Fatality Assessment and Control Evaluation (FACE) Program
Hispanic Day Laborer Electrocuted When an Aluminum Extension Ladder Contacted an Overhead Power Line
On August 17, 2006, a 21-year-old Hispanic male day laborer was electrocuted when the aluminum extension ladder he and a co-worker were carrying in an upright position contacted a 13-kilovolt (KV) overhead power line. The ladder, missing a pulley to adjust the length, had been retrieved from a pile of damaged ladders at the general contractor’s storage yard. The worker, an immigrant from Guatemala, had been on the job for three days. The incident occurred at a condominium complex where his employer, a subcontractor, had been contracted to remove and replace roofing shingles.
NJ FACE investigators recommend following these safety guidelines to prevent similar incidents:
On August 25, 2006, the county medical examiner informed the NJ FACE project staff about the fatal work-related injury of a male Hispanic worker. The company foreman was contacted to obtain consent to participate in the NJ FACE project. Due to his limited english-speaking ability, his consent was obtained by a NJ Department of Health and Senior Services (NJDHSS) staff person who was fluent in Spanish. A site visit was conducted on September 8, 2006, accompanied by the NJDHSS interpreter. The project’s “Informed Consent” form, translated into Spanish, was presented to the company foreman. Also present were the condominium property management officer and the board president. The incident site was viewed and photographed. The victim’s co-worker was interviewed on September 12th at another location, with the NJDHSS Spanish interpreter present. Additional information about the incident was obtained from the police report, the medical examiner’s report, and the OSHA investigation file.

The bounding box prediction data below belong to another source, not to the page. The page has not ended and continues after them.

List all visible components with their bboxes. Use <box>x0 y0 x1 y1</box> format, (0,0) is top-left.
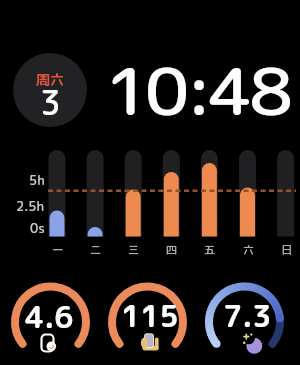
staticText: 三 <box>128 242 139 257</box>
button[interactable] <box>11 282 91 362</box>
staticText: 六 <box>243 242 254 257</box>
staticText: 5h <box>29 171 45 189</box>
button[interactable] <box>13 53 87 127</box>
staticText: 二 <box>90 242 101 257</box>
button[interactable] <box>44 145 296 257</box>
staticText: 2.5h <box>16 197 45 215</box>
staticText: 115 <box>121 295 179 335</box>
staticText: 0s <box>30 219 45 237</box>
staticText: 五 <box>204 242 215 257</box>
staticText: 日 <box>281 242 292 257</box>
staticText: 7.3 <box>223 295 272 335</box>
button[interactable] <box>108 282 188 362</box>
staticText: 四 <box>166 242 177 257</box>
button[interactable] <box>205 282 285 362</box>
staticText: 3 <box>40 80 61 122</box>
staticText: 一 <box>52 242 63 257</box>
staticText: 4.6 <box>25 296 74 336</box>
staticText: 10:48 <box>105 48 289 136</box>
staticText: 周六 <box>36 70 64 88</box>
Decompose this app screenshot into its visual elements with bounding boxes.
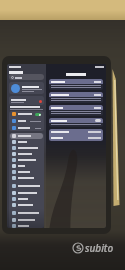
- button[interactable]: [10, 163, 43, 169]
- button[interactable]: [10, 125, 43, 131]
- button[interactable]: [49, 118, 103, 127]
- button[interactable]: [10, 139, 43, 145]
- button[interactable]: [10, 145, 43, 151]
- staticText: subito: [85, 241, 114, 255]
- button[interactable]: [10, 190, 43, 196]
- button[interactable]: [10, 175, 43, 181]
- button[interactable]: [10, 117, 43, 125]
- button[interactable]: [9, 82, 44, 94]
- button[interactable]: [9, 96, 44, 105]
- button[interactable]: [10, 202, 43, 208]
- button[interactable]: [10, 208, 43, 217]
- button[interactable]: [10, 151, 43, 157]
- button[interactable]: [49, 79, 103, 90]
- button[interactable]: [10, 111, 43, 117]
- button[interactable]: [10, 217, 43, 223]
- button[interactable]: Search: [9, 74, 44, 80]
- button[interactable]: [51, 129, 101, 135]
- button[interactable]: [10, 133, 43, 139]
- button[interactable]: [10, 181, 43, 190]
- button[interactable]: [10, 223, 43, 228]
- button[interactable]: [10, 157, 43, 163]
- button[interactable]: [51, 135, 101, 141]
- button[interactable]: [10, 196, 43, 202]
- button[interactable]: [10, 169, 43, 175]
- button[interactable]: [49, 105, 103, 116]
- button[interactable]: [49, 92, 103, 103]
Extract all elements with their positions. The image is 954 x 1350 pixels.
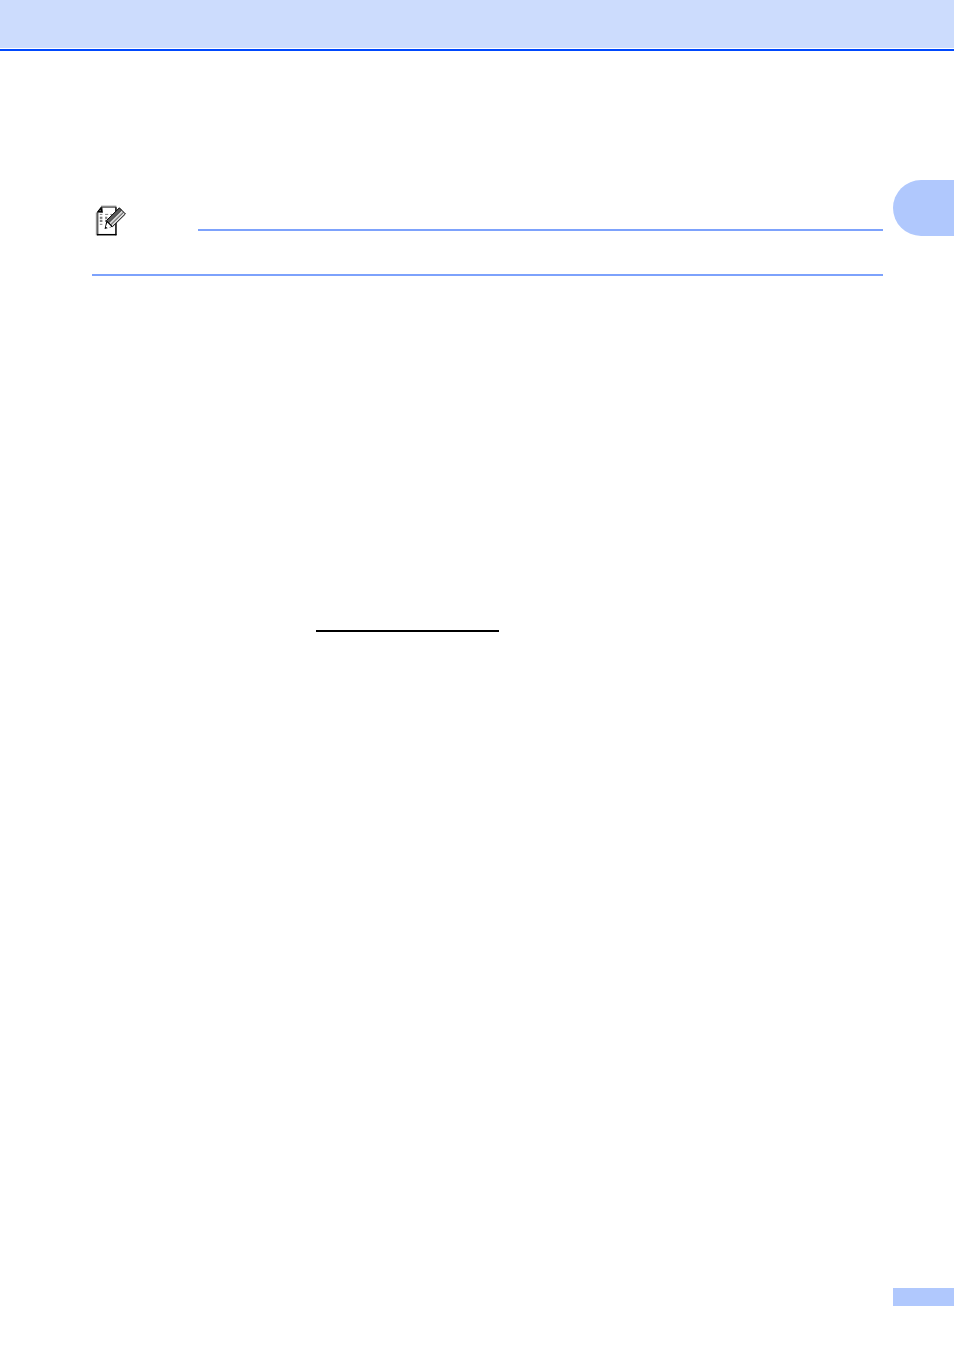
button[interactable]: Chapter tab xyxy=(893,180,954,236)
button[interactable]: Note xyxy=(94,204,128,238)
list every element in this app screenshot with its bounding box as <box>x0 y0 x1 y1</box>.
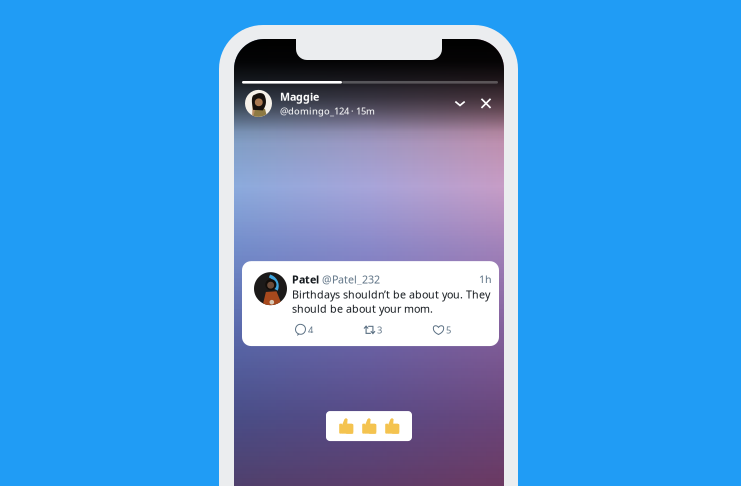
staticText: 4 <box>308 324 313 336</box>
staticText: 5 <box>446 324 451 336</box>
staticText: @Patel_232 <box>322 272 380 286</box>
staticText: 1h <box>479 272 492 286</box>
button[interactable]: More options <box>450 93 470 113</box>
button[interactable]: Close <box>476 93 496 113</box>
button[interactable]: Like, 5 likes <box>433 324 451 336</box>
staticText: @domingo_124 · 15m <box>280 105 375 117</box>
button[interactable]: Send thumbs up reaction <box>326 411 412 441</box>
staticText: Birthdays shouldn’t be about you. They s… <box>292 287 490 316</box>
staticText: Maggie <box>280 90 319 104</box>
staticText: 3 <box>377 324 382 336</box>
button[interactable]: Reply, 4 replies <box>295 324 313 336</box>
staticText: Patel <box>292 272 322 286</box>
button[interactable]: Retweet, 3 retweets <box>364 324 382 336</box>
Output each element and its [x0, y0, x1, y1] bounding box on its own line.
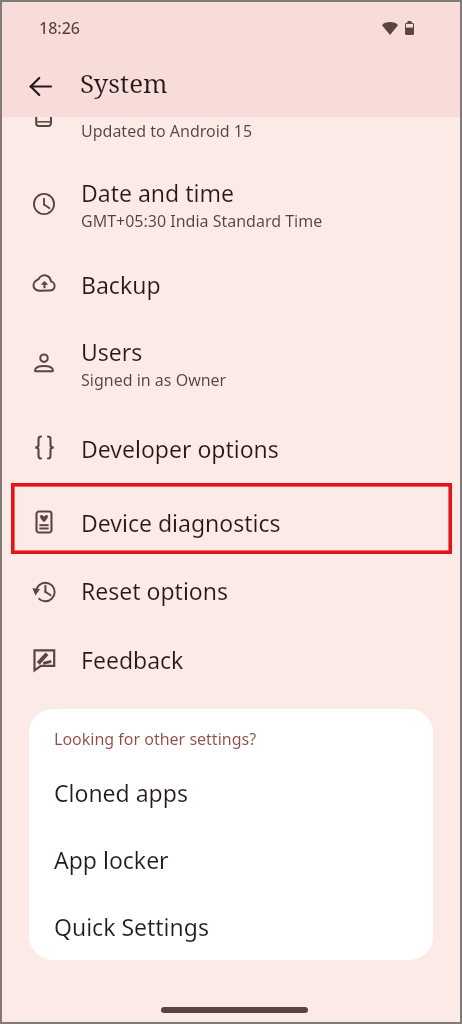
button[interactable]: App locker [29, 827, 433, 894]
button[interactable] [2, 559, 460, 624]
button[interactable]: Cloned apps [29, 760, 433, 827]
button[interactable] [2, 490, 460, 557]
staticText: Date and time [81, 177, 234, 208]
staticText: Backup [81, 269, 161, 300]
staticText: 18:26 [39, 17, 80, 39]
button[interactable] [2, 156, 460, 238]
staticText: Looking for other settings? [54, 728, 257, 750]
button[interactable]: Navigate back [16, 62, 64, 110]
staticText: Device diagnostics [81, 507, 281, 538]
button[interactable] [2, 240, 460, 302]
button[interactable]: Quick Settings [29, 894, 433, 960]
staticText: System [80, 65, 168, 100]
staticText: Quick Settings [54, 911, 209, 942]
staticText: Reset options [81, 575, 228, 606]
staticText: Feedback [81, 644, 184, 675]
staticText: Users [81, 336, 143, 367]
button[interactable] [2, 417, 460, 482]
staticText: Developer options [81, 433, 279, 464]
staticText: Cloned apps [54, 777, 188, 808]
staticText: Signed in as Owner [81, 369, 227, 391]
staticText: Updated to Android 15 [81, 120, 253, 142]
staticText: GMT+05:30 India Standard Time [81, 210, 323, 232]
button[interactable] [2, 115, 460, 143]
button[interactable] [2, 316, 460, 398]
staticText: App locker [54, 844, 169, 875]
button[interactable] [2, 627, 460, 692]
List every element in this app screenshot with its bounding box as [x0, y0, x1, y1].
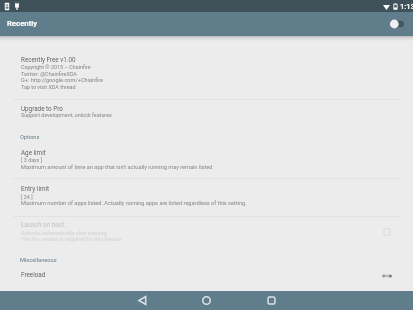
staticText: G+: http://google.com/+Chainfire — [21, 77, 104, 84]
staticText: Upgrade to Pro — [21, 105, 63, 112]
staticText: Launch on boot — [21, 221, 65, 228]
staticText: Options — [20, 134, 40, 141]
button[interactable] — [0, 100, 413, 126]
staticText: Support development, unlock features — [21, 112, 112, 118]
staticText: Entry limit — [21, 185, 50, 192]
staticText: Miscellaneous — [20, 257, 57, 264]
staticText: Twitter: @ChainfireXDA — [21, 71, 77, 77]
staticText: Copyright © 2015 – Chainfire — [21, 64, 91, 70]
staticText: 1:13 — [400, 2, 413, 11]
button[interactable] — [0, 217, 413, 246]
staticText: [ 24 ] — [21, 194, 33, 200]
staticText: Age limit — [21, 149, 46, 156]
staticText: Maximum amount of time an app that isn't… — [21, 164, 213, 171]
button[interactable] — [0, 144, 413, 178]
button[interactable]: Home — [174, 291, 239, 310]
staticText: Maximum number of apps listed. Actually … — [21, 200, 247, 207]
staticText: [ 3 days ] — [21, 157, 43, 163]
button[interactable]: Launch on boot checkbox — [379, 224, 395, 240]
button[interactable] — [0, 267, 413, 288]
button[interactable]: Freeload switch — [377, 268, 397, 284]
button[interactable]: Back — [109, 291, 174, 310]
staticText: The Pro version is required for this fea… — [21, 236, 122, 242]
staticText: Tap to visit XDA thread — [21, 84, 76, 90]
button[interactable]: Toggle Recently service — [390, 17, 406, 31]
staticText: Activate automatically after booting — [21, 230, 107, 236]
button[interactable] — [0, 48, 413, 98]
staticText: Recently — [7, 19, 38, 28]
staticText: Recently Free v1.00 — [21, 56, 76, 63]
button[interactable]: Recent apps — [239, 291, 304, 310]
button[interactable] — [0, 180, 413, 215]
staticText: Freeload — [21, 271, 46, 278]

The employer was a small construction company that performed siding, roofing, and carpentry work, and had been in business for less than two years. It was operated by one of the two co-owners, who owned 45% of the business. The second co-owner owned 55% of the company and held a valid certificate of insurance, but otherwise had no active involvement with the company. The company was incorporated, and operated under his certificate of insurance. The company was essentially run by a foreman (non-owner) who had been with the business for two to three months and who had previously owned his own construction business. Reportedly, he was paid a fee to obtain work and manage the jobs. NJ FACE staff had no communication with the co-owners, one of whom is no longer in the geographic area. The company had approximately eight workers at the time of the fatality. Training was on-the-job; there was no written training program, nor written safety policy or procedures. The workers, foreman, and company owners were fluent only in Spanish. The employer had been subcontracted by the general contractor to perform work on six residential condominium buildings, removing old roofing shingles and replacing them with new shingles. The job was to take approximately two weeks.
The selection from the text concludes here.